▸ **TASK OBJECTIVE**
Would you please return every line from the listing that contains the word "weeks"?

==================================================

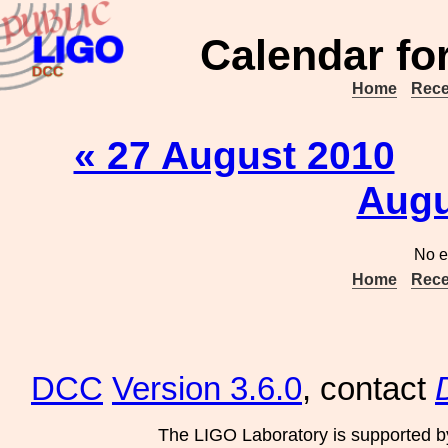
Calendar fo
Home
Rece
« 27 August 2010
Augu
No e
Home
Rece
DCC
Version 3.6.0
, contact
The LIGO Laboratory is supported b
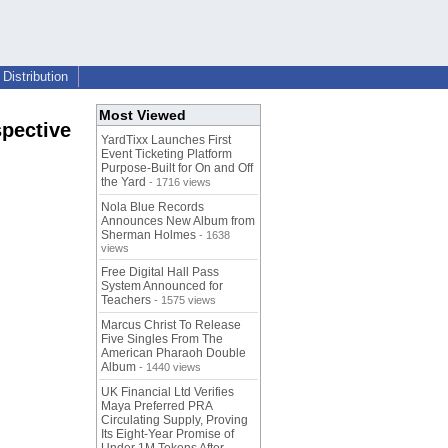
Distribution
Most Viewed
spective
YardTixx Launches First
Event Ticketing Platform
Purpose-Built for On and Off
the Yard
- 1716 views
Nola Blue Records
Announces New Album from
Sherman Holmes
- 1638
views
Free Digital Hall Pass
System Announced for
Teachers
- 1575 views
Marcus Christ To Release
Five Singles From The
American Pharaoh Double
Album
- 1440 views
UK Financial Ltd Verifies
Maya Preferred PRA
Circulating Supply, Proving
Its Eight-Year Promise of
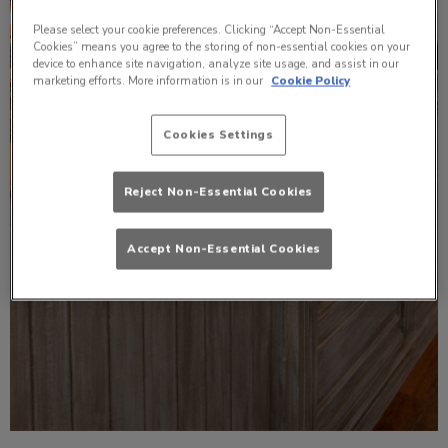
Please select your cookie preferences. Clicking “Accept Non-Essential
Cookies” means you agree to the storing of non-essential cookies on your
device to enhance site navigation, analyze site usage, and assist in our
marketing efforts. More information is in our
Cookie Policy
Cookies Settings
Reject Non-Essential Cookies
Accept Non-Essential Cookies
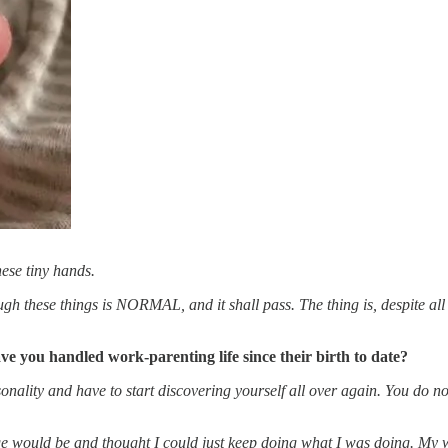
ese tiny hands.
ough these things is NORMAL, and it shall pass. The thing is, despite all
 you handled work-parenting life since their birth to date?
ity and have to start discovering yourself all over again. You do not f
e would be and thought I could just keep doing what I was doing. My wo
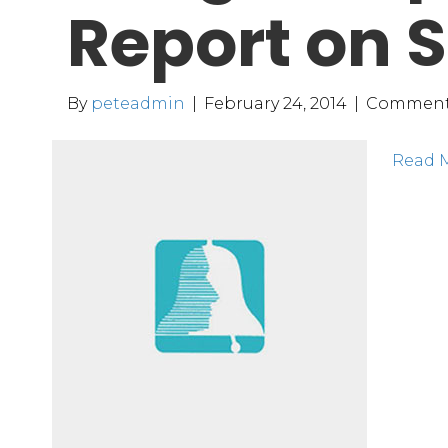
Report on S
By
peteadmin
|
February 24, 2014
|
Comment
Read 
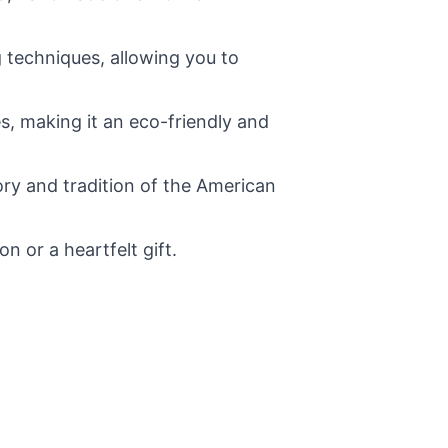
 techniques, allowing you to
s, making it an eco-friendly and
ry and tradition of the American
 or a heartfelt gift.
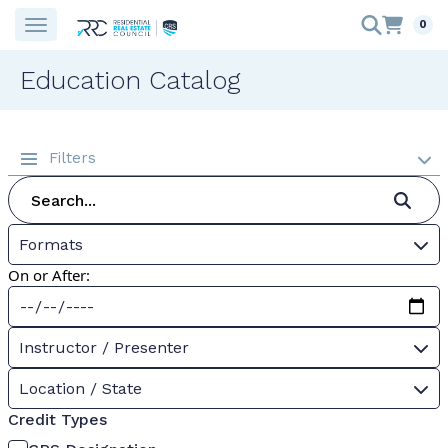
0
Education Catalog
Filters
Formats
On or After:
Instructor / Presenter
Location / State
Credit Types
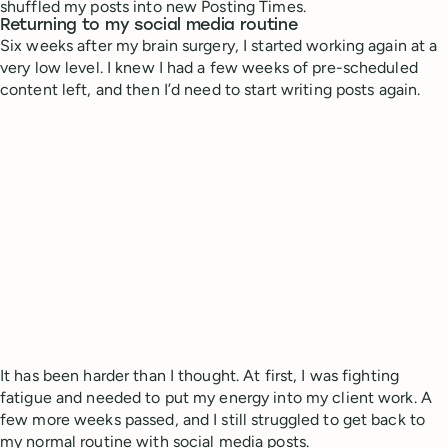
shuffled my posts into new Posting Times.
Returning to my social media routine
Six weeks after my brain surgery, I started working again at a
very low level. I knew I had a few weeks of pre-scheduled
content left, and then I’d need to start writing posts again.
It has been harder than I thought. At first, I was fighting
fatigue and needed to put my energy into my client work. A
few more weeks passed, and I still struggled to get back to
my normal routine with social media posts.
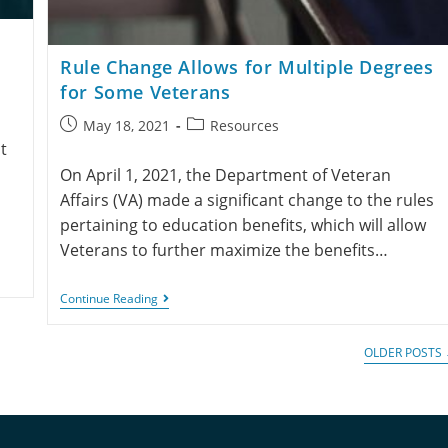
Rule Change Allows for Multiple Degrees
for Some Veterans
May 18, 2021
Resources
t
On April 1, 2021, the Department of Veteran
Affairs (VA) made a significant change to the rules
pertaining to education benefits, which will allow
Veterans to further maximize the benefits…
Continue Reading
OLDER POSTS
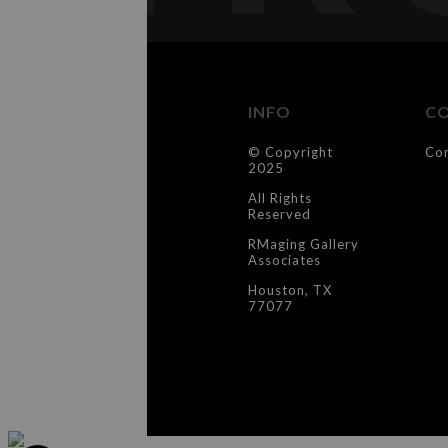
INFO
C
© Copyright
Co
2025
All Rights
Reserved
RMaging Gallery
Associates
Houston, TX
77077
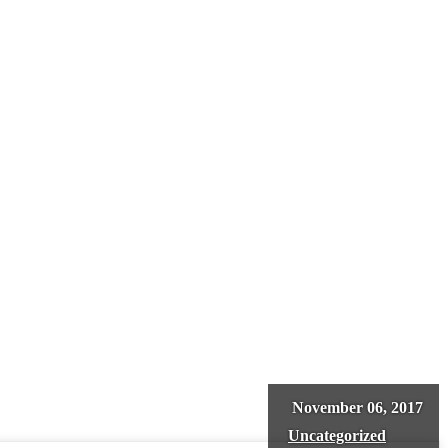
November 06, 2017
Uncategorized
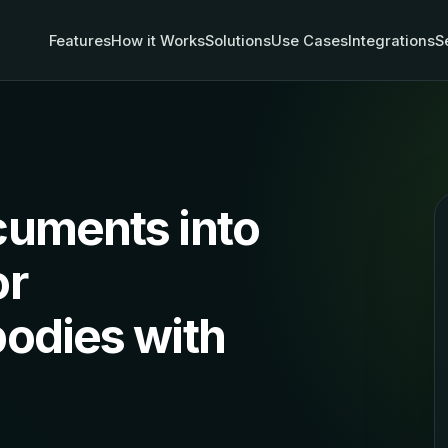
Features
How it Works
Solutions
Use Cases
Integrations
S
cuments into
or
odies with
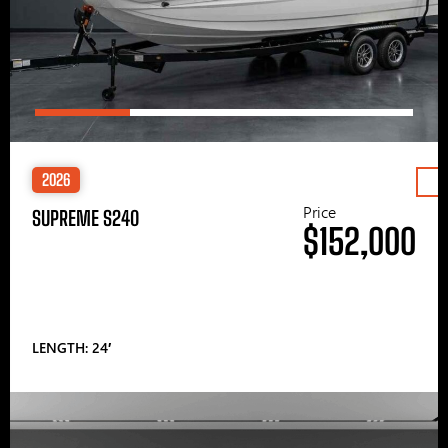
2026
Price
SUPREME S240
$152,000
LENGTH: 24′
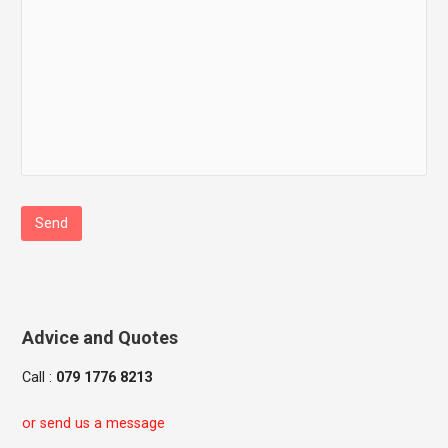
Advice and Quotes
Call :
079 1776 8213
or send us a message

==================================================

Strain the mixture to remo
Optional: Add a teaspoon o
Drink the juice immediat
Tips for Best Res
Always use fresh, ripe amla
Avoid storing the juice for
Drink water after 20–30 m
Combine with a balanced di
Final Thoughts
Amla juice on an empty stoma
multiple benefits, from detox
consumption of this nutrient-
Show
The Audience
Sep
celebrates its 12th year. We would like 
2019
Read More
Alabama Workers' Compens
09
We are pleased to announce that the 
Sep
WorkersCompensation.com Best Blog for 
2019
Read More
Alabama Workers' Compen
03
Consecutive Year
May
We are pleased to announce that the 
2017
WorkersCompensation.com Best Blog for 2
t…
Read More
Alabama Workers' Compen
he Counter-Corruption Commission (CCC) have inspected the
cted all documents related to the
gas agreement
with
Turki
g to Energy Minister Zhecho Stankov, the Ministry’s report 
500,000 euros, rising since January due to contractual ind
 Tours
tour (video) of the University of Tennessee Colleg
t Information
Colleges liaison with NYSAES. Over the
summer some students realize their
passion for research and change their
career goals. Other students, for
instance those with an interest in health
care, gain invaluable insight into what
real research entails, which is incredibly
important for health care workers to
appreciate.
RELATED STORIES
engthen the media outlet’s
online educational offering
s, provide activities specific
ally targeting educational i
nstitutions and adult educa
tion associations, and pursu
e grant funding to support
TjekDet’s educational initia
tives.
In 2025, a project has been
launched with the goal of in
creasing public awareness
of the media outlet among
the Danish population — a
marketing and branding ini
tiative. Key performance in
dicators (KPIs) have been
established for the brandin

==================================================

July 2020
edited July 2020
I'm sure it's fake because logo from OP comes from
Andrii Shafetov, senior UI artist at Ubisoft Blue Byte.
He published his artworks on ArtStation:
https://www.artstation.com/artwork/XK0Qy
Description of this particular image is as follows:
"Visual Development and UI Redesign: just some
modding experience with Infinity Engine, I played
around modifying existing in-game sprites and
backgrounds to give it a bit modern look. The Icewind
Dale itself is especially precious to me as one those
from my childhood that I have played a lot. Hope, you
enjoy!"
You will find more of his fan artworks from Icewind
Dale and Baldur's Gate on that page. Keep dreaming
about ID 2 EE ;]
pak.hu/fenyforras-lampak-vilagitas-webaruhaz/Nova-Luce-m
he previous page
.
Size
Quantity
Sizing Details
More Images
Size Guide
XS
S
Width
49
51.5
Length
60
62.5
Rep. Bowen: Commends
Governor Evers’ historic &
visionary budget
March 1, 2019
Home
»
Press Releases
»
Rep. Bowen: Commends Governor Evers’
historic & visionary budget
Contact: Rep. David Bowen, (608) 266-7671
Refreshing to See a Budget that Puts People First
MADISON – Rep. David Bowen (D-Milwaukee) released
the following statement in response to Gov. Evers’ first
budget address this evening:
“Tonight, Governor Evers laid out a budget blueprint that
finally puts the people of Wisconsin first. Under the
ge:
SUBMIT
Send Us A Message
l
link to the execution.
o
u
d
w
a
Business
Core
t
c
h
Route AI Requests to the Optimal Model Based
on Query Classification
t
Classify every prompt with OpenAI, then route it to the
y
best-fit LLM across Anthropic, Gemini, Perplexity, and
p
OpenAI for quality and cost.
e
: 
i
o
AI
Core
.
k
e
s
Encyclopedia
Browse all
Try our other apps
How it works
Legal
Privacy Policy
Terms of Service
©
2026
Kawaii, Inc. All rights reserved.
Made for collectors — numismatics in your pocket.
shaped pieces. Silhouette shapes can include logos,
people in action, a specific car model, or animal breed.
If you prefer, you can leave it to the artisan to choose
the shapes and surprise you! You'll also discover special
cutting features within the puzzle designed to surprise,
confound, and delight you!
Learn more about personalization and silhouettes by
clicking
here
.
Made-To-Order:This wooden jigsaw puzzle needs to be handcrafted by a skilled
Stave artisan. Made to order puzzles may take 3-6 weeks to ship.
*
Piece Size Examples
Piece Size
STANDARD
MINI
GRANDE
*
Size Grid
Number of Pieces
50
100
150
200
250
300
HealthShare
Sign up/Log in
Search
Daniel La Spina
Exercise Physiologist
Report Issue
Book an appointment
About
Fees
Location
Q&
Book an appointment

==================================================

▸ **OUTPUT**
Six weeks after my brain surgery, I started working again at a
very low level. I knew I had a few weeks of pre-scheduled
few more weeks passed, and I still struggled to get back to
Stave artisan. Made to order puzzles may take 3-6 weeks to ship.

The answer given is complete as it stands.